» WORK ITEM
An exact transcription of every record is needed, leaving out the pictures.
======== GIVEN INFORMATION ========
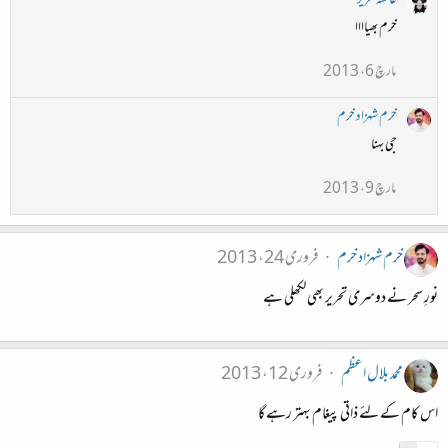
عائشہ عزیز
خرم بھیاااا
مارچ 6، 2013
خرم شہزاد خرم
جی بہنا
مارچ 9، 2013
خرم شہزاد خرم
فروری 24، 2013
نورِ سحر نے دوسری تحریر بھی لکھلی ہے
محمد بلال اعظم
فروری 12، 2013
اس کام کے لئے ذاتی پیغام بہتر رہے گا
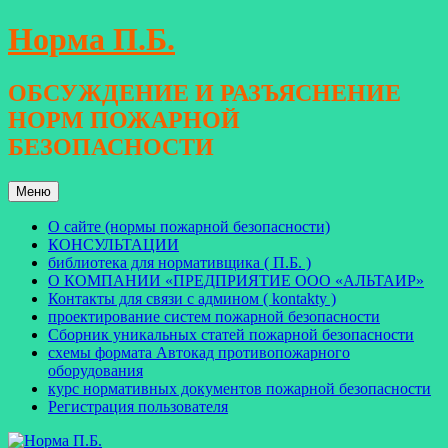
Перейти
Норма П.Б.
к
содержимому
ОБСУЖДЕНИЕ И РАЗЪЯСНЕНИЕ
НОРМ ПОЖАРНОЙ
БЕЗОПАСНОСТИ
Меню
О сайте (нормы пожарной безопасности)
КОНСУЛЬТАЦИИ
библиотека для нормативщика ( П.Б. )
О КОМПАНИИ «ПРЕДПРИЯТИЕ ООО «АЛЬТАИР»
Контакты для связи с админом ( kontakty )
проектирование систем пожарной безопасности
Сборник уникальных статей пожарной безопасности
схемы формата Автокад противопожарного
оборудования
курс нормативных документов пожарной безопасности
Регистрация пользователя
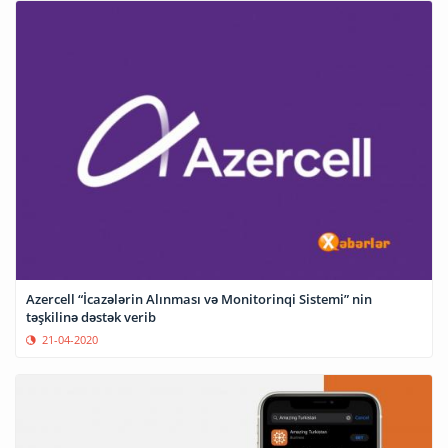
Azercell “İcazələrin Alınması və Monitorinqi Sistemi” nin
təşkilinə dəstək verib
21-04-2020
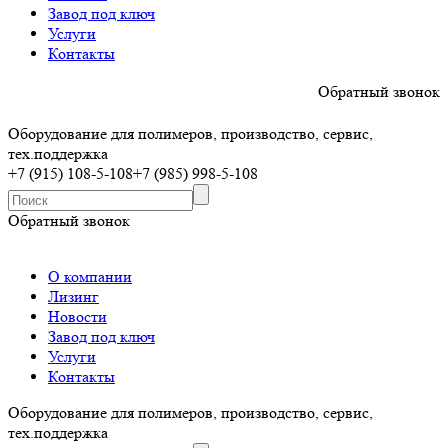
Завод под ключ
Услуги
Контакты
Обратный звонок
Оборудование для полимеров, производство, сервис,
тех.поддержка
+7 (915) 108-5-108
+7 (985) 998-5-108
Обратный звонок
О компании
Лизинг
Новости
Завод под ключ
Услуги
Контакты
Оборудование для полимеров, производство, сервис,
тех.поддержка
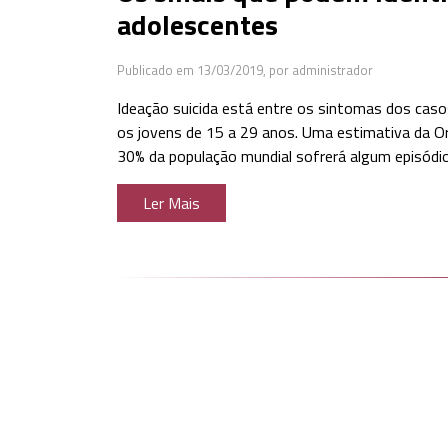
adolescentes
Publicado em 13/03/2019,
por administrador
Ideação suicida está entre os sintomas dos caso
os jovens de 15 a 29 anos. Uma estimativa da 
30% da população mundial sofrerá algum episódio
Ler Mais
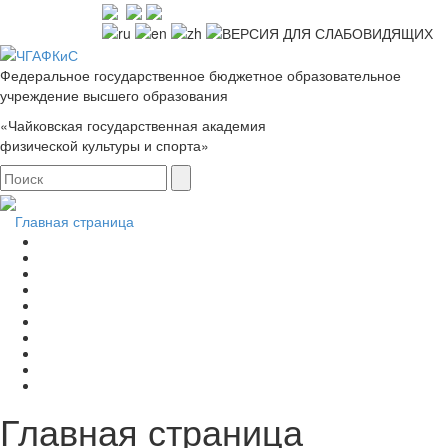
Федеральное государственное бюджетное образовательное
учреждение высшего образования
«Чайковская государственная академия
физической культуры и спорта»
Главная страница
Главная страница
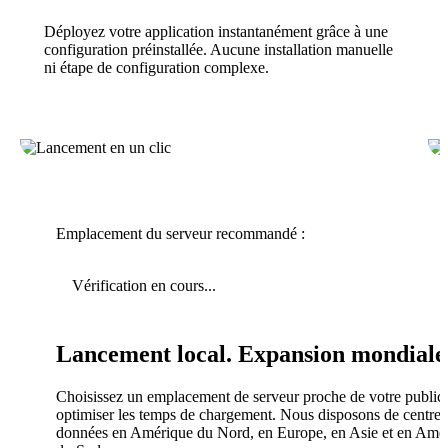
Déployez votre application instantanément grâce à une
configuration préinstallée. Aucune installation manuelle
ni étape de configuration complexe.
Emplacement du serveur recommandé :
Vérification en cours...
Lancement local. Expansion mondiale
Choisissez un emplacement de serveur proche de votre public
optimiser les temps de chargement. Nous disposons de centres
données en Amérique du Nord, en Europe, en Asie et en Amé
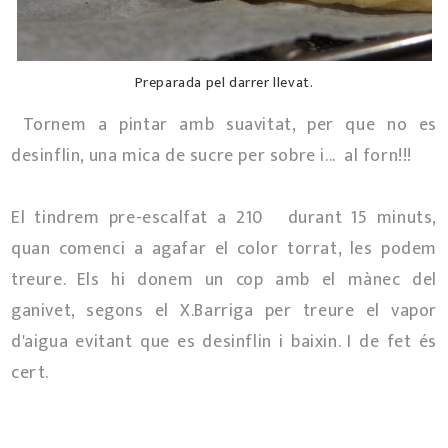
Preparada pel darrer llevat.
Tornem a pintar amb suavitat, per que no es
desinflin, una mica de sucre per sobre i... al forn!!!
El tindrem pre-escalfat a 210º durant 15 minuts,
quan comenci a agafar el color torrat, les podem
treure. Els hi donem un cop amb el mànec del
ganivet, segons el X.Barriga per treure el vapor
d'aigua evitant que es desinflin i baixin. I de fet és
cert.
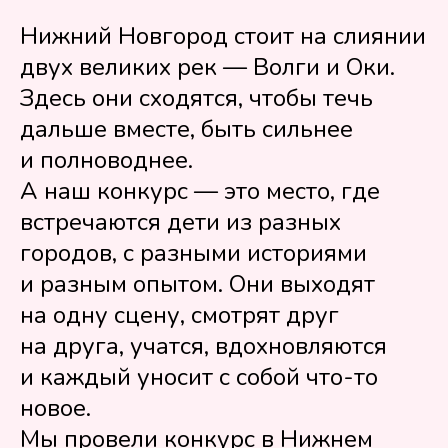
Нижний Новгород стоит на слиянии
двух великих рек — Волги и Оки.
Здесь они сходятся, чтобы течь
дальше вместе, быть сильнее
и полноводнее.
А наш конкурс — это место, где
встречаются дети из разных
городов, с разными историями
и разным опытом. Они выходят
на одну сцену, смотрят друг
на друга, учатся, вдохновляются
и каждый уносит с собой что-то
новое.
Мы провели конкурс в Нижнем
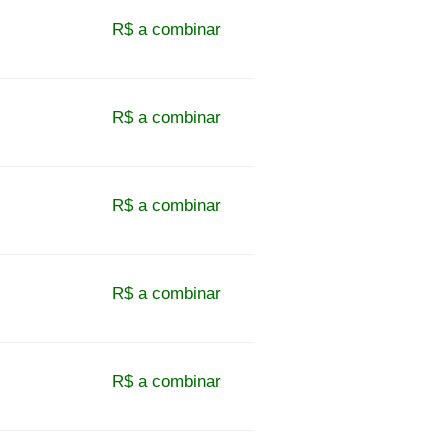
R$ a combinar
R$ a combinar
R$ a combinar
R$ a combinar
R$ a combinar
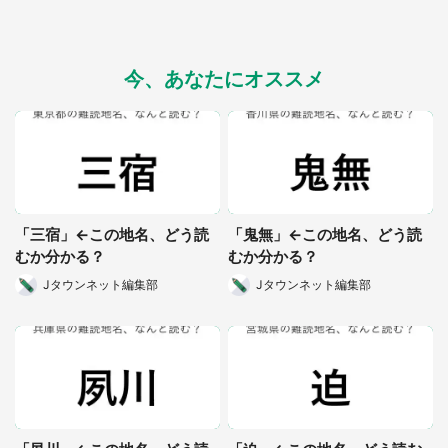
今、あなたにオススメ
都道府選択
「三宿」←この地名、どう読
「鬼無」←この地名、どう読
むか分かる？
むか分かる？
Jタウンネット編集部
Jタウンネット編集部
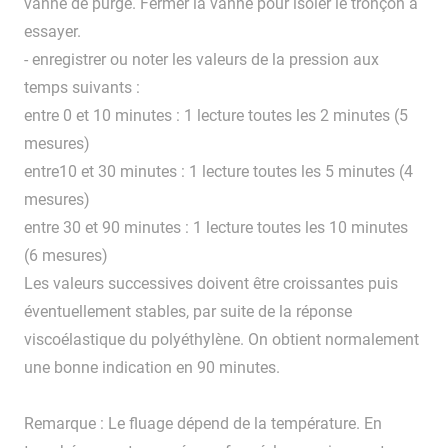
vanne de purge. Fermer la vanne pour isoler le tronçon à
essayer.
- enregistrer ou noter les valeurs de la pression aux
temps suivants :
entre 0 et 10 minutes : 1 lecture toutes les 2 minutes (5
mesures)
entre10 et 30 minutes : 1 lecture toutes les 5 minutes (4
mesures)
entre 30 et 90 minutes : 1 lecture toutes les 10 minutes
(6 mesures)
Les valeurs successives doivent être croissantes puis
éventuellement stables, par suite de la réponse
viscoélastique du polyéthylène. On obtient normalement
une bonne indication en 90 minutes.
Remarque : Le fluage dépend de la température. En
========
» EXERCISE ANSWER
عائشہ عزیز
خرم بھیاااا
مارچ 6، 2013
خرم شہزاد خرم
جی بہنا
مارچ 9، 2013
خرم شہزاد خرم
فروری 24، 2013
نورِ سحر نے دوسری تحریر بھی لکھلی ہے
محمد بلال اعظم
فروری 12، 2013
اس کام کے لئے ذاتی پیغام بہتر رہے گا
Перейти
Норма П.Б.
к
содержимому
ОБСУЖДЕНИЕ И РАЗЪЯСНЕНИЕ
НОРМ ПОЖАРНОЙ
БЕЗОПАСНОСТИ
Меню
О сайте (нормы пожарной безопасности)
КОНСУЛЬТАЦИИ
библиотека для нормативщика ( П.Б. )
О КОМПАНИИ «ПРЕДПРИЯТИЕ ООО «АЛЬТАИР»
Контакты для связи с админом ( kontakty )
проектирование систем пожарной безопасности
Сборник уникальных статей пожарной безопасности
схемы формата Автокад противопожарного
оборудования
курс нормативных документов пожарной безопасности
Регистрация пользователя
Azercell “İcazələrin Alınması və Monitorinqi Sistemi” nin
təşkilinə dəstək verib
21-04-2020
Завод под ключ
Услуги
Контакты
Обратный звонок
Оборудование для полимеров, производство, сервис,
тех.поддержка
+7 (915) 108-5-108
+7 (985) 998-5-108
Обратный звонок
О компании
Лизинг
Новости
Завод под ключ
Услуги
Контакты
Оборудование для полимеров, производство, сервис,
тех.поддержка
adolescentes
Publicado em 13/03/2019,
por administrador
Ideação suicida está entre os sintomas dos caso
os jovens de 15 a 29 anos. Uma estimativa da 
30% da população mundial sofrerá algum episódio
Ler Mais
Федеральное государственное бюджетное образовательное
учреждение высшего образования
«Чайковская государственная академия
физической культуры и спорта»
Главная страница
Главная страница
Déployez votre application instantanément grâce à une
configuration préinstallée. Aucune installation manuelle
ni étape de configuration complexe.
Emplacement du serveur recommandé :
Vérification en cours...
Lancement local. Expansion mondiale
Choisissez un emplacement de serveur proche de votre public
optimiser les temps de chargement. Nous disposons de centres
données en Amérique du Nord, en Europe, en Asie et en Amé
Preparada pel darrer llevat.
Tornem a pintar amb suavitat, per que no es
desinflin, una mica de sucre per sobre i... al forn!!!
El tindrem pre-escalfat a 210º durant 15 minuts,
quan comenci a agafar el color torrat, les podem
treure. Els hi donem un cop amb el mànec del
ganivet, segons el X.Barriga per treure el vapor
d'aigua evitant que es desinflin i baixin. I de fet és
cert.
Нижний Новгород стоит на слиянии
двух великих рек — Волги и Оки.
Здесь они сходятся, чтобы течь
дальше вместе, быть сильнее
и полноводнее.
А наш конкурс — это место, где
встречаются дети из разных
городов, с разными историями
и разным опытом. Они выходят
на одну сцену, смотрят друг
на друга, учатся, вдохновляются
и каждый уносит с собой что-то
новое.
Мы провели конкурс в Нижнем
R$ a combinar
R$ a combinar
R$ a combinar
R$ a combinar
R$ a combinar
今、あなたにオススメ
都道府選択
「三宿」←この地名、どう読
「鬼無」←この地名、どう読
むか分かる？
むか分かる？
Jタウンネット編集部
Jタウンネット編集部
vanne de purge. Fermer la vanne pour isoler le tronçon à
essayer.
- enregistrer ou noter les valeurs de la pression aux
temps suivants :
entre 0 et 10 minutes : 1 lecture toutes les 2 minutes (5
mesures)
entre10 et 30 minutes : 1 lecture toutes les 5 minutes (4
mesures)
entre 30 et 90 minutes : 1 lecture toutes les 10 minutes
(6 mesures)
Les valeurs successives doivent être croissantes puis
éventuellement stables, par suite de la réponse
viscoélastique du polyéthylène. On obtient normalement
une bonne indication en 90 minutes.
Remarque : Le fluage dépend de la température. En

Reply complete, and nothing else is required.